Here's our good friend Dilbert, on benchmarking:
That's an ... interesting definition. But it's a starting point to talk about the problems with indicators and comparisons.
It's amazing how much history, personality, past decisions, key individual leaders, social structures, civic involvement (among people and different types of community institutions), legacies, traditions, and a thousand other factors influence the success or failure of community improvement efforts. Pick a topic -- teen pregnancy, high school graduation rates, economic self-sufficiency, crime prevention -- we've had a thousand communities wrestle with these problems and have their combined experiences to draw upon.
So we know something about what has worked (and what hasn't) in some places and for some issues. But implementing the same program/process/policy in a different place often leads to less-than-expected outcomes.
I suspect the art of community improvement has to be informed by the data, the research, the combined experiences of those who have had success and those who have not. But the factors that lead to success often remain left out of our narratives -- the trust factors and relationships that made it work, the key driving personality(ies), the community cultural backdrop against which the drama played out.

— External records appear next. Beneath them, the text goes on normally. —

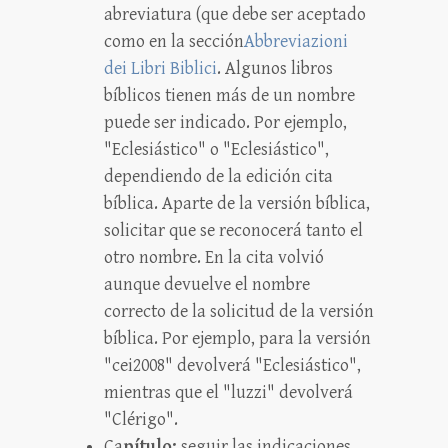
abreviatura (que debe ser aceptado
como en la sección
Abbreviazioni
dei Libri Biblici
. Algunos libros
bíblicos tienen más de un nombre
puede ser indicado. Por ejemplo,
"Eclesiástico" o "Eclesiástico",
dependiendo de la edición cita
bíblica. Aparte de la versión bíblica,
solicitar que se reconocerá tanto el
otro nombre. En la cita volvió
aunque devuelve el nombre
correcto de la solicitud de la versión
bíblica. Por ejemplo, para la versión
"cei2008" devolverá "Eclesiástico",
mientras que el "luzzi" devolverá
"Clérigo".
Ca
pítulo:
seguir las indicaciones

Over the years, I've been gaining a greater appreciation for our story in Jacksonville, Florida. My organization is about to turn 35 years old; our indicators project, 25. But the story of our success begins, in part, in our community's response to a smallpox epidemic in 1883. And the structures in place that created the community conditions that allowed a different kind of response to the disease predated that effort by generations.
Does that mean our successes in Jacksonville can't be replicated? Of course not -- hundreds of communities have shown they can do what we have done, and more. But those communities brought their own stories and histories and people and institutions together and developed their own organizations and their own indicators in ways that never cease to delight and teach me.
As we develop our own success stories and case histories, may I suggest thinking about both the principles/processes/projects that led to success, and also the context in which those principles/processes were put into action. Both, I think, are critically important to understand, as we increase the knowledge base necessary to make communities better.
Time travelers, you have a new assignment.